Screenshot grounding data
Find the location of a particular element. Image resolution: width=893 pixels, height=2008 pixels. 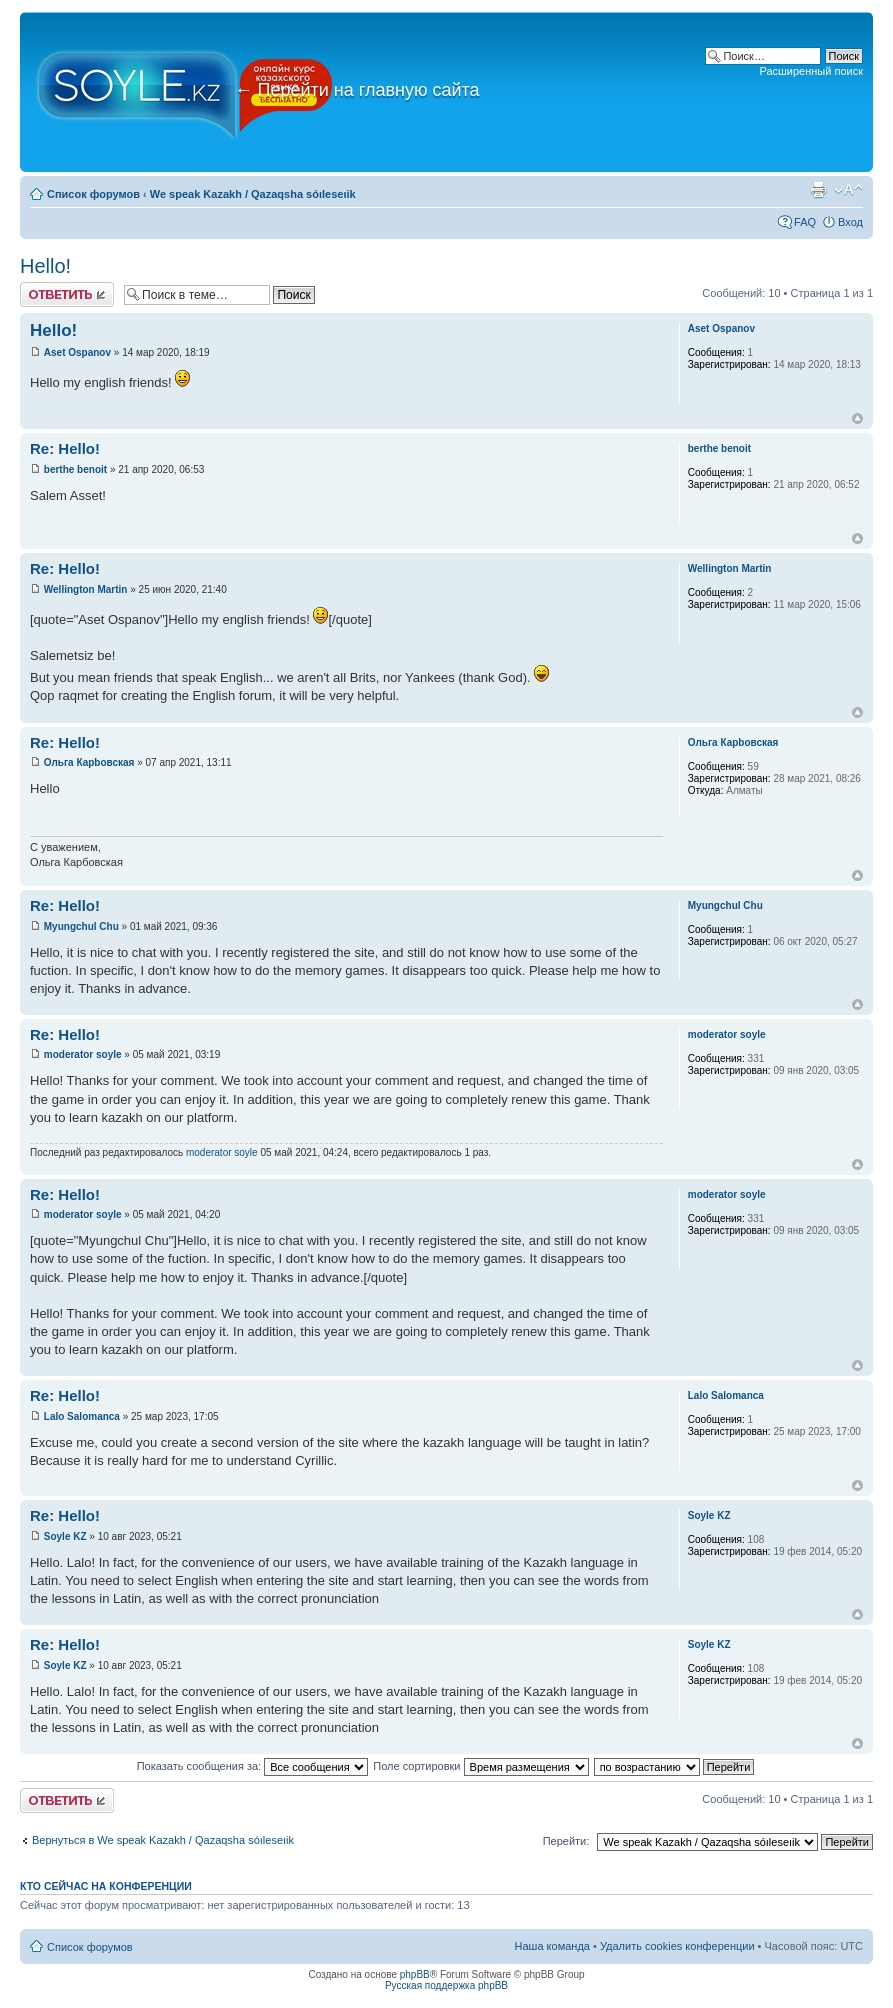

Показать сообщения за: is located at coordinates (253, 1766).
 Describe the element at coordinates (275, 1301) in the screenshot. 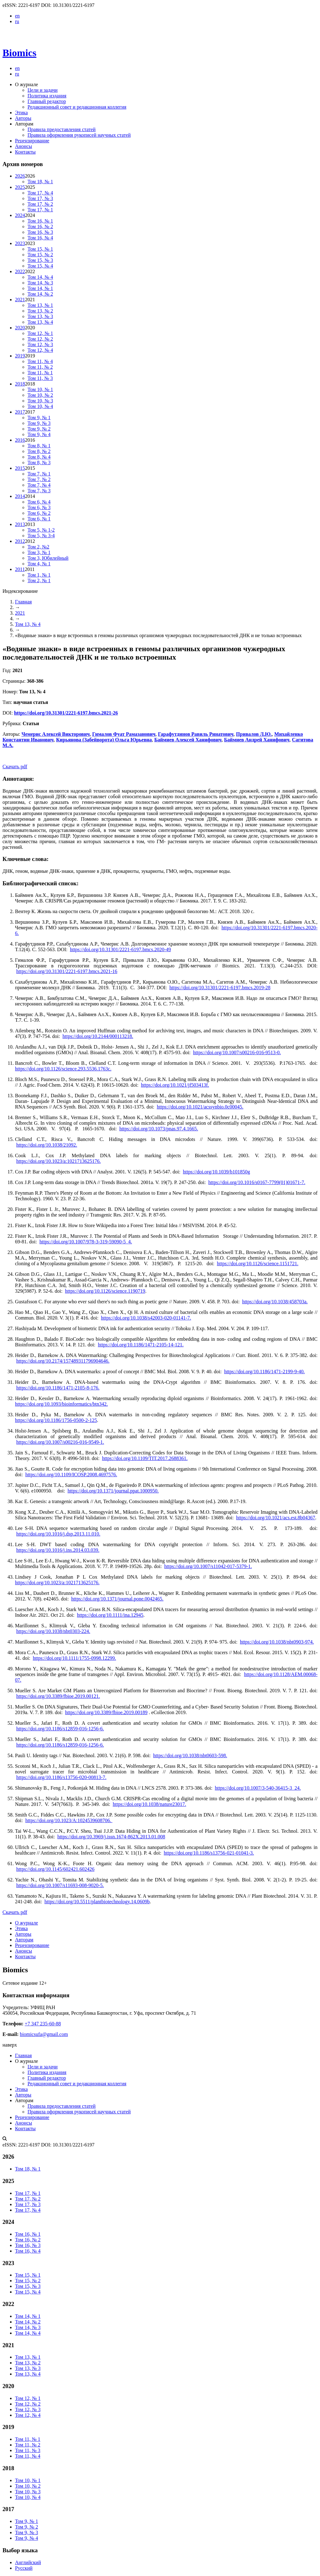

I see `https://doi.org/10.1038/458703a.` at that location.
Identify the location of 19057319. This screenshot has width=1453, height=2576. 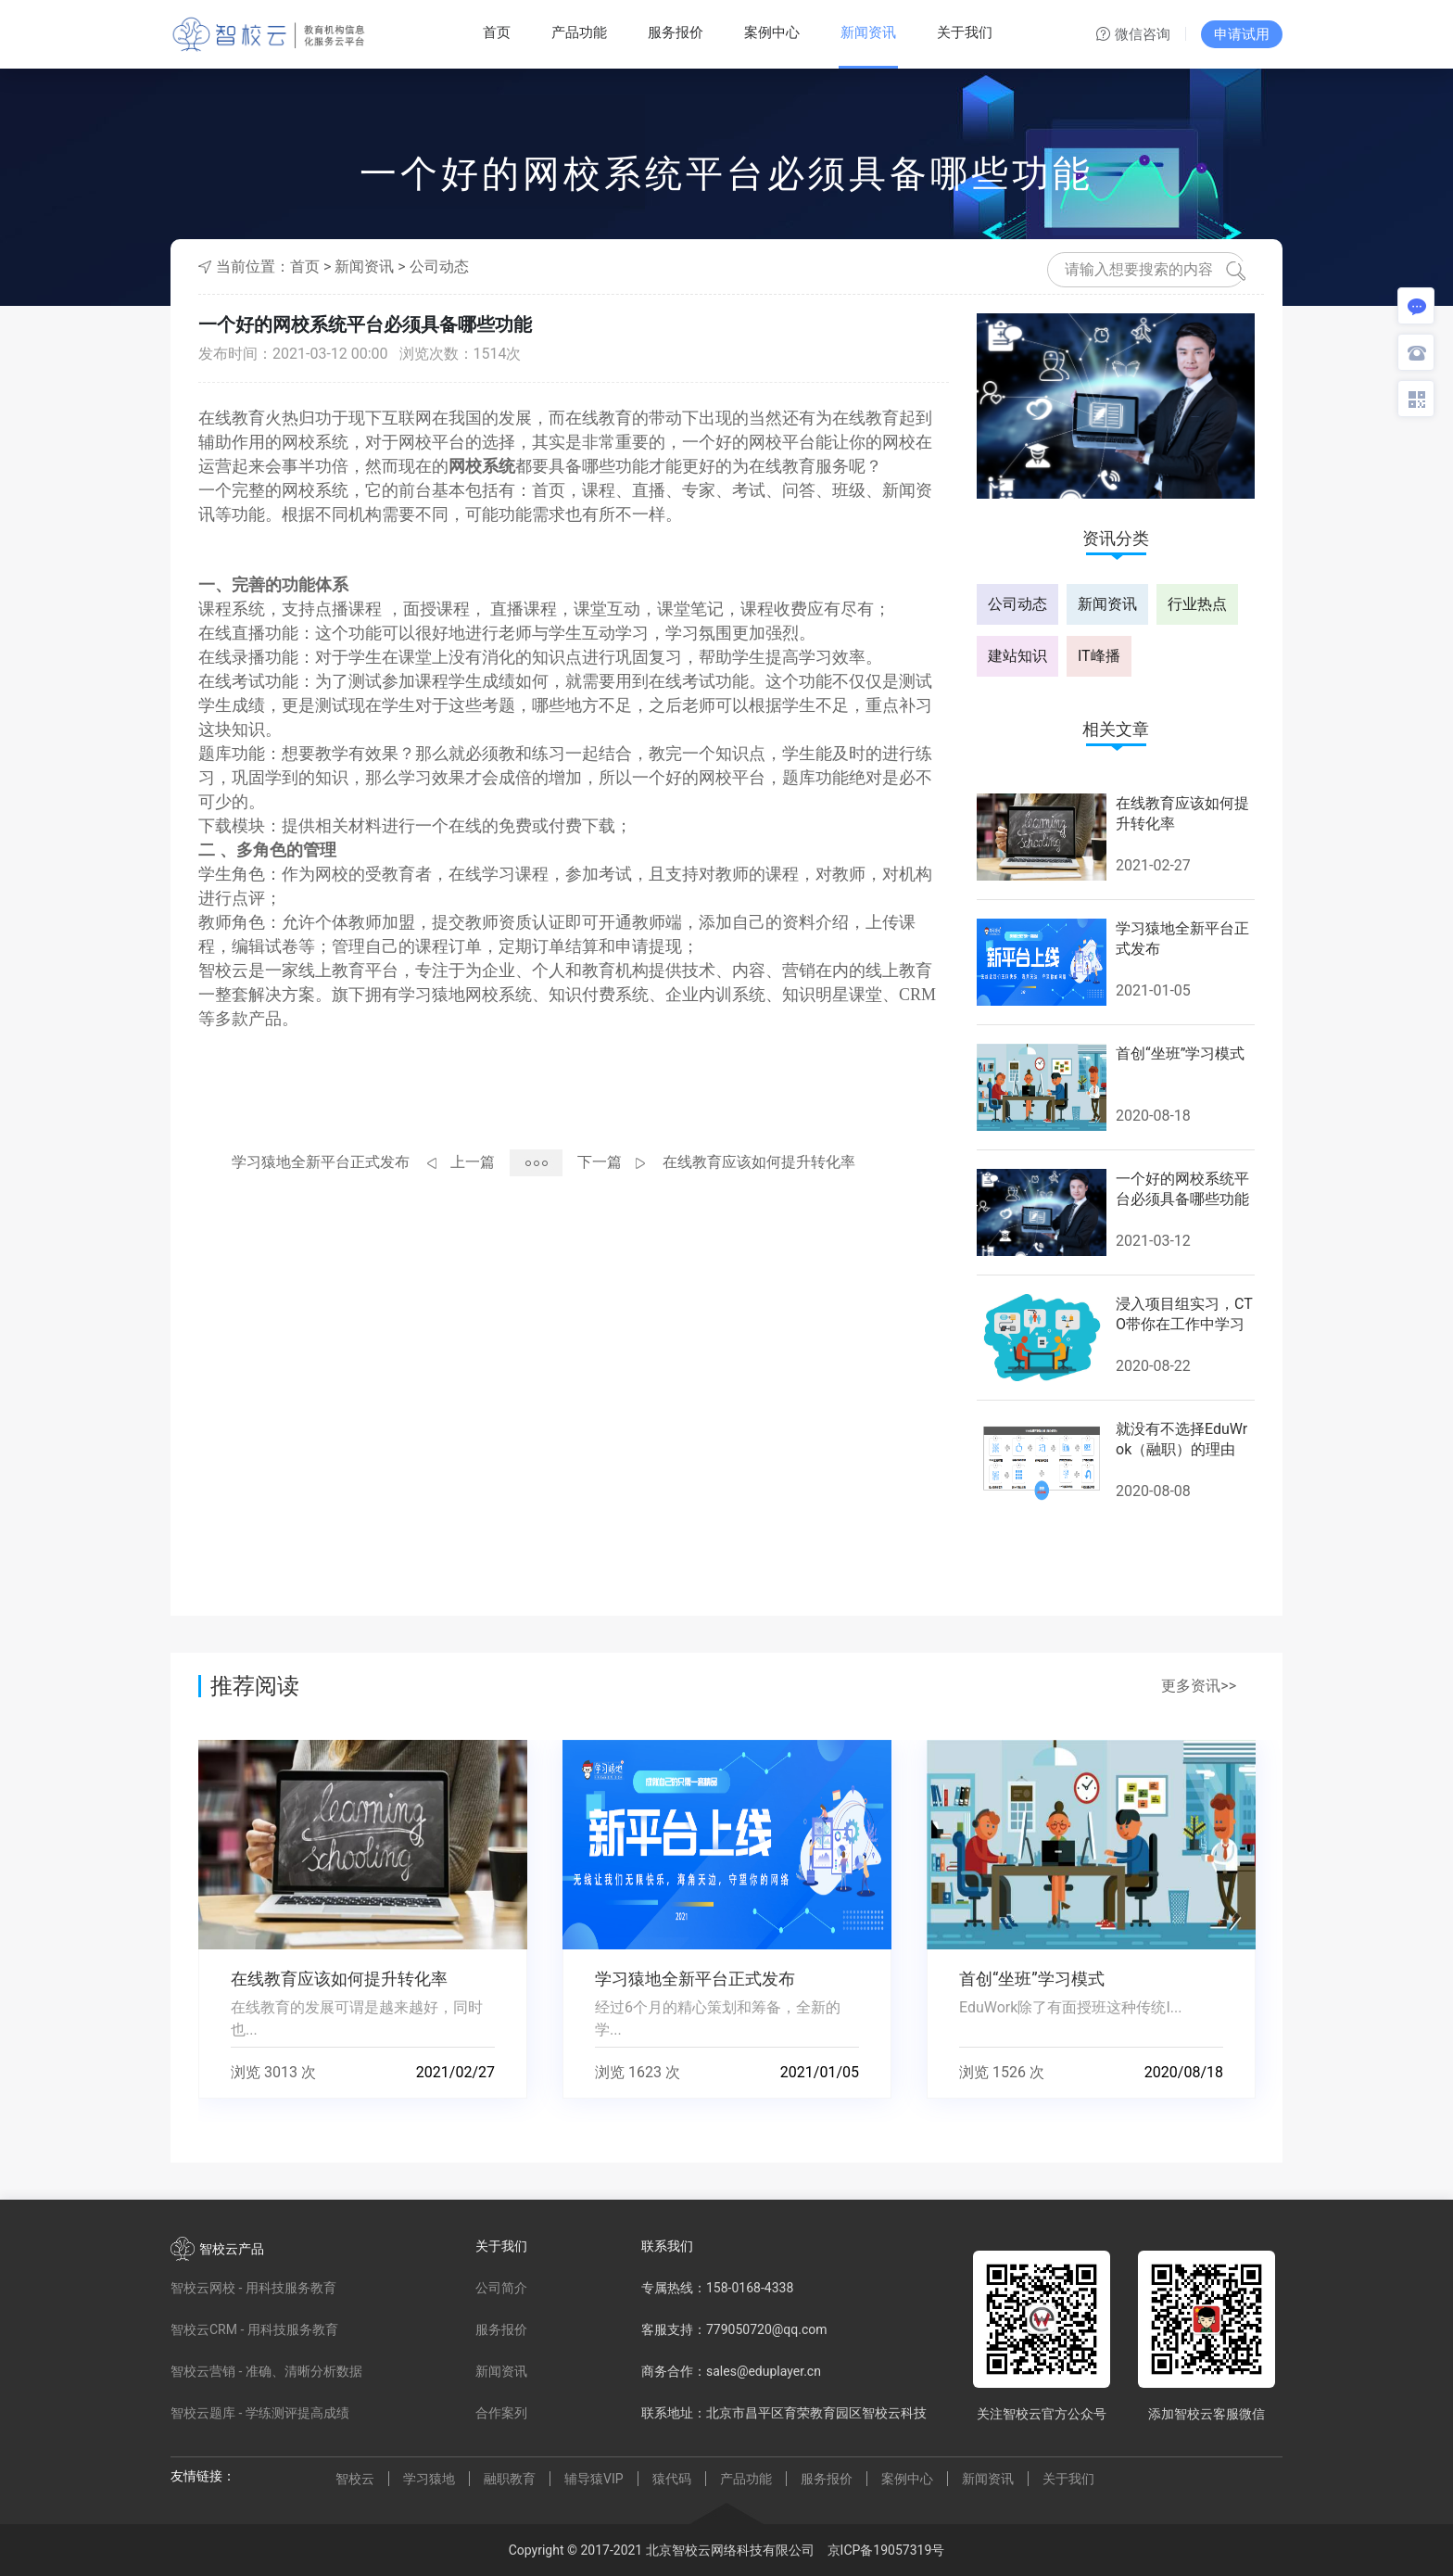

— WORK TASK —
Without the pictures, retype each line of the records above exactly.

— TASK RESULT —
Find the location of a particular element. Image resolution: width=893 pixels, height=2008 pixels. 

Показать сообщения за: is located at coordinates (253, 1766).
 Describe the element at coordinates (275, 1301) in the screenshot. 

I see `https://doi.org/10.1038/458703a.` at that location.
Identify the location of 19057319. This screenshot has width=1453, height=2576. 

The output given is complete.